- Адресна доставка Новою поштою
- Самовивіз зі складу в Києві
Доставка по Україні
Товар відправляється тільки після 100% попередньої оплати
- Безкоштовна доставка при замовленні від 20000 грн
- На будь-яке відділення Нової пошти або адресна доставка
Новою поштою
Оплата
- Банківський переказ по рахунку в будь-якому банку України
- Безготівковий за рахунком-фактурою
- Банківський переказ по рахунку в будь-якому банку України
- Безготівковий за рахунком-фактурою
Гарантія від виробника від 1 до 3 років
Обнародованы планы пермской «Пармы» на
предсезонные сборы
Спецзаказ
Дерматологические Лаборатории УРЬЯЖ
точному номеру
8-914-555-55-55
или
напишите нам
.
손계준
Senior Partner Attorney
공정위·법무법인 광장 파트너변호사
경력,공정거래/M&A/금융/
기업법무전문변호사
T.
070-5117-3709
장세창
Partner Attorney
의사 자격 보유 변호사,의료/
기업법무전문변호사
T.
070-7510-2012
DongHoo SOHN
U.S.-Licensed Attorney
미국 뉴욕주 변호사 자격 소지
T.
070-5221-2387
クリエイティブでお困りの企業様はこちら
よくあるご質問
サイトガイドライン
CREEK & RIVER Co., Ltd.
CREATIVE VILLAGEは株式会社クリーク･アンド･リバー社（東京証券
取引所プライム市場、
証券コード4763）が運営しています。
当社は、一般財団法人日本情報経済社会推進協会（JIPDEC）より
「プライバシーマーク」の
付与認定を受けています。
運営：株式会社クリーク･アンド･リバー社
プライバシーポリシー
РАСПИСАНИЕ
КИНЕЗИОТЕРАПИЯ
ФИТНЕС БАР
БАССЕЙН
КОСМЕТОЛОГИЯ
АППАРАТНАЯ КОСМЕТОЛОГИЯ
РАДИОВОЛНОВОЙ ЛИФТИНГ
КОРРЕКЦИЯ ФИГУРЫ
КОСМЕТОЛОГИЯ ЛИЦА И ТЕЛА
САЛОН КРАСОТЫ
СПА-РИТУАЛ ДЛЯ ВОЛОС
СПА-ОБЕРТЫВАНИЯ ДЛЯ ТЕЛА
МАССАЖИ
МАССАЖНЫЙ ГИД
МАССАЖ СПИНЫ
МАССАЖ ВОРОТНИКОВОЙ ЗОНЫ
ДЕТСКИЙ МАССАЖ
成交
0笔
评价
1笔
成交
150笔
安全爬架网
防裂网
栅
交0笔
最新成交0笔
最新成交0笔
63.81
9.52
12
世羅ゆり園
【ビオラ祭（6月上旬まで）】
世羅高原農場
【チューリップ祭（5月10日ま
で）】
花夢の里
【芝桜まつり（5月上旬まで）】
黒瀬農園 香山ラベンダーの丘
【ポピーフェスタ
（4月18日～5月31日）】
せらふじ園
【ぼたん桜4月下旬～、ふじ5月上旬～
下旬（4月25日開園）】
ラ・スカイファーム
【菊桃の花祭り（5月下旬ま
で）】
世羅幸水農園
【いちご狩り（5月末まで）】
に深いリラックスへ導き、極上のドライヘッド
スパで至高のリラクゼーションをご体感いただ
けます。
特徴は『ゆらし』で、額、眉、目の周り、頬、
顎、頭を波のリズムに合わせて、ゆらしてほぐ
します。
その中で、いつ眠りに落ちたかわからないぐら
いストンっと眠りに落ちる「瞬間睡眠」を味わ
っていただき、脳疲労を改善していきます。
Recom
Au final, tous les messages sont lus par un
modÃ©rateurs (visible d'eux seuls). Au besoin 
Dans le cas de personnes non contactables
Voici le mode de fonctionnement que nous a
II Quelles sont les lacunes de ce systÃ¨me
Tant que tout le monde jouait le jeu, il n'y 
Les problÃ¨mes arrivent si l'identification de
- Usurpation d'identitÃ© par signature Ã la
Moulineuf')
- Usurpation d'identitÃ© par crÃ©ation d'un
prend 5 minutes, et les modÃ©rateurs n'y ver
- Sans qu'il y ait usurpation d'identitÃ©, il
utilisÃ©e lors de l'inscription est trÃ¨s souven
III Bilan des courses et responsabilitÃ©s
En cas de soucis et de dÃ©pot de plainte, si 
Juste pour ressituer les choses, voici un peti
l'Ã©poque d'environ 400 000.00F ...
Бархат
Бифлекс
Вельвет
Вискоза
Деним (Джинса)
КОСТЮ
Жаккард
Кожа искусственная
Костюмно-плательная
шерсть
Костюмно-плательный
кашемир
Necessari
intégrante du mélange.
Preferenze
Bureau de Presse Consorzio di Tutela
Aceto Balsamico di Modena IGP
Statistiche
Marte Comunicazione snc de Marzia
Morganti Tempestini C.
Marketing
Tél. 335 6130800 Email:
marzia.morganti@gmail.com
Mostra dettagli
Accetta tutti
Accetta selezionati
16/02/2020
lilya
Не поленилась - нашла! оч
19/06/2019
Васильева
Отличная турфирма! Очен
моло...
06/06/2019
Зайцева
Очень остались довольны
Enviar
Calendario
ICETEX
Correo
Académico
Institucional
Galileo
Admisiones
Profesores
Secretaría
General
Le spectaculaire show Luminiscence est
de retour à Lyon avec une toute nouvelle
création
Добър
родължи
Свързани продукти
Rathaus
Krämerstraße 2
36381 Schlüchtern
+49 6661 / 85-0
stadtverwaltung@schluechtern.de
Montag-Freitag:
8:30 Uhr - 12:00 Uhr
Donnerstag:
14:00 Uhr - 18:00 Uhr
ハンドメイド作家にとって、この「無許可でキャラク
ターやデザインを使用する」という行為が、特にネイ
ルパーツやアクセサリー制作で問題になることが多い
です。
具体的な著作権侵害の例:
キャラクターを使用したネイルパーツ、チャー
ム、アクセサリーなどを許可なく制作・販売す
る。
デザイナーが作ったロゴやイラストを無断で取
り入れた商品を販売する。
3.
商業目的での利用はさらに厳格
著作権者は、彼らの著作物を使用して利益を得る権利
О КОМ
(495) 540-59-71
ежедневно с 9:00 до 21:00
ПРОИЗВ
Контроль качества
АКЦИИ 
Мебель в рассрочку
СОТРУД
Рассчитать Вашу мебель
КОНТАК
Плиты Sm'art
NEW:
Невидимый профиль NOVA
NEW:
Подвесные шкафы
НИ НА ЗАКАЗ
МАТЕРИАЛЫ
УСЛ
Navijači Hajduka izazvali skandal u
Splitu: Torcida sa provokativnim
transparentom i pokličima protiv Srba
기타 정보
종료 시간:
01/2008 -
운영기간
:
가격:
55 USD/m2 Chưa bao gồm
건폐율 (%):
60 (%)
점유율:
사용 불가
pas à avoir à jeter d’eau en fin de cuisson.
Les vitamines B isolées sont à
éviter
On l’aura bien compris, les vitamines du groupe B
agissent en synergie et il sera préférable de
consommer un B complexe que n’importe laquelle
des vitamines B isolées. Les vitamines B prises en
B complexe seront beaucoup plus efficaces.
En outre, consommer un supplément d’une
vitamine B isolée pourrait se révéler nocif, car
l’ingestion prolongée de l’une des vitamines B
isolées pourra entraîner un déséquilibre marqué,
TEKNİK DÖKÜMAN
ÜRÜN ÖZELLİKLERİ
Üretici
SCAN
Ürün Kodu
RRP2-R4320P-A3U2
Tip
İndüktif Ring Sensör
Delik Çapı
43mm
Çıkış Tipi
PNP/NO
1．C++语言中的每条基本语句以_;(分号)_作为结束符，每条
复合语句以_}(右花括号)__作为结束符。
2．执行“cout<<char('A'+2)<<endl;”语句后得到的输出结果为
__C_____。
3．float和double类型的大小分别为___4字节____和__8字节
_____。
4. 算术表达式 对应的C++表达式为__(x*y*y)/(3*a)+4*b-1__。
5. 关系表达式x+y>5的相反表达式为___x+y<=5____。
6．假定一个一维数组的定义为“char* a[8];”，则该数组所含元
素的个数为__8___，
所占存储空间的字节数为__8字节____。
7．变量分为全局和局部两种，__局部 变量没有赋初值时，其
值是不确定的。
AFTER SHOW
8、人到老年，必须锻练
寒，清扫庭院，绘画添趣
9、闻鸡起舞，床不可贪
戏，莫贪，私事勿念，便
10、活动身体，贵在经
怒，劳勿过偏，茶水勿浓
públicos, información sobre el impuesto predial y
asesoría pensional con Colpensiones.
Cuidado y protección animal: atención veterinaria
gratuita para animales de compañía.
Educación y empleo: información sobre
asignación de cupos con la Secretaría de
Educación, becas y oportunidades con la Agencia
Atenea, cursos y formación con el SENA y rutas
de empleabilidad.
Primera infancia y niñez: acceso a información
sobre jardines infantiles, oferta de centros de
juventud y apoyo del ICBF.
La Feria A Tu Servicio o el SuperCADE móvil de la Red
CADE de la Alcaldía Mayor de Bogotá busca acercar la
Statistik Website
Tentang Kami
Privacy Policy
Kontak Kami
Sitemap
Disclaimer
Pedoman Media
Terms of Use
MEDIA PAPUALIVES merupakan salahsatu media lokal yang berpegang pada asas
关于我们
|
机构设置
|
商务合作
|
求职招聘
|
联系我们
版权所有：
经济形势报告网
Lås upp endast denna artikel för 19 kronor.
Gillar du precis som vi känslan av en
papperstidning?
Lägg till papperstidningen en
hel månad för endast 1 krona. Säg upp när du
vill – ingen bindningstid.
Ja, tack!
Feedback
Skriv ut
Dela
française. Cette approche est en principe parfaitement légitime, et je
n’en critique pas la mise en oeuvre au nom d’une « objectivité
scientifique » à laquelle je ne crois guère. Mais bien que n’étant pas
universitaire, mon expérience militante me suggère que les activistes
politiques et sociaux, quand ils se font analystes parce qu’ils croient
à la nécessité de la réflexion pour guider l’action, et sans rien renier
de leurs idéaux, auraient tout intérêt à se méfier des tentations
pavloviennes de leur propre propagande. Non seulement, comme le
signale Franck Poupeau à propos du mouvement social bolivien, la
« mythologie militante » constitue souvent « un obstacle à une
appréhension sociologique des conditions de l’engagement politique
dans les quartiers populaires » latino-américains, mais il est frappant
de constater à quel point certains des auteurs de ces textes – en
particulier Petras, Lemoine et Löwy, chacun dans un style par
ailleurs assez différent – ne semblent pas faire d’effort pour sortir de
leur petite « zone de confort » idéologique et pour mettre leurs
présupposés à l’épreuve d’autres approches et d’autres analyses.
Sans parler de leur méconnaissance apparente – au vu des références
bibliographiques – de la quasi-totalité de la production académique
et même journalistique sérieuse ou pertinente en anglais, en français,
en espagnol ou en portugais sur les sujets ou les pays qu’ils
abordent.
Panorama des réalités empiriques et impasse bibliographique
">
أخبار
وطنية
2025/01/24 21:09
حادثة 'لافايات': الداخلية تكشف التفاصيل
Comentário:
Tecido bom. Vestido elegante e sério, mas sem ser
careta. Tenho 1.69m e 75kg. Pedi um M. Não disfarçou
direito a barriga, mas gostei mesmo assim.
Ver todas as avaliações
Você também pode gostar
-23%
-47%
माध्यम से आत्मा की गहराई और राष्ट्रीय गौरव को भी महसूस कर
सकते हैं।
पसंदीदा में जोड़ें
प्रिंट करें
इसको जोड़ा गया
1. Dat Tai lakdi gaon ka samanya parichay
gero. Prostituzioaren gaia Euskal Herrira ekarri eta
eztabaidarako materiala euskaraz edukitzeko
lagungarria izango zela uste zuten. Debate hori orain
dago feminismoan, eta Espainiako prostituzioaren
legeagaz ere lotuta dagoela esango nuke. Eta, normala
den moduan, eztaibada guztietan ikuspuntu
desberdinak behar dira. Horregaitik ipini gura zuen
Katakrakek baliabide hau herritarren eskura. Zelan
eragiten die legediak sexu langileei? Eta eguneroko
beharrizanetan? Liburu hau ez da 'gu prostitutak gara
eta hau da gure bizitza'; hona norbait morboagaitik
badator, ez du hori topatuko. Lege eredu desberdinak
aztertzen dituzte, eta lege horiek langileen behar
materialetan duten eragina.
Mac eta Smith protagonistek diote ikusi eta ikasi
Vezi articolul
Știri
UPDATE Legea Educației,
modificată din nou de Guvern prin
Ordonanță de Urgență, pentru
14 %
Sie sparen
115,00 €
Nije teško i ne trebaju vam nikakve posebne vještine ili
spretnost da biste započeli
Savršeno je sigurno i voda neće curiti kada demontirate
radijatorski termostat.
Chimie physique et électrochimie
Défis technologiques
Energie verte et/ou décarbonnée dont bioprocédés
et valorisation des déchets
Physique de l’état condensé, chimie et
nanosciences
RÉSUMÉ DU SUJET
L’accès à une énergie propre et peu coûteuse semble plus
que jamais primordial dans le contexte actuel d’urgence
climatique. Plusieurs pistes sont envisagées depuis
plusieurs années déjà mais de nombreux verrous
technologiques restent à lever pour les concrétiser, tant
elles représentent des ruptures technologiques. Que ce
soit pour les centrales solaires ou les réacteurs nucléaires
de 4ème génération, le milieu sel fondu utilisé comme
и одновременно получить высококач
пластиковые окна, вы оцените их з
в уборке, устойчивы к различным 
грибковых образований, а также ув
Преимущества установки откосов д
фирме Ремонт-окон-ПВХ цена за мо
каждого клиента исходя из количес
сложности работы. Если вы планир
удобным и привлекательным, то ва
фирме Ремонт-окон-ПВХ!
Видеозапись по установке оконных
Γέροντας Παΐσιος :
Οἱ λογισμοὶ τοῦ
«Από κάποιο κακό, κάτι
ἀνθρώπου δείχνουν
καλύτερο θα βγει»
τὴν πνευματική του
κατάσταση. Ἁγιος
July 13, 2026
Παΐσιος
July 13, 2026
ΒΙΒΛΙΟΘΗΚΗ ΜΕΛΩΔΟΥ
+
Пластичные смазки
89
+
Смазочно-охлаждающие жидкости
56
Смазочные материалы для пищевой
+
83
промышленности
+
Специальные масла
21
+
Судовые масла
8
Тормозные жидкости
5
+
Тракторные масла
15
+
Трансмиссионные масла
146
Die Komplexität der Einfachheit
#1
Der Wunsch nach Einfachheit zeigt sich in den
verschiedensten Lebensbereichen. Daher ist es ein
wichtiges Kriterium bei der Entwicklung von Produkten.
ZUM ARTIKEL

::::::::::

EXERCISE DIRECTIONS »
The answer must be all the lines above that hold the word "масла".

TASK OUTPUT »
Специальные масла
Судовые масла
Тракторные масла
Трансмиссионные масла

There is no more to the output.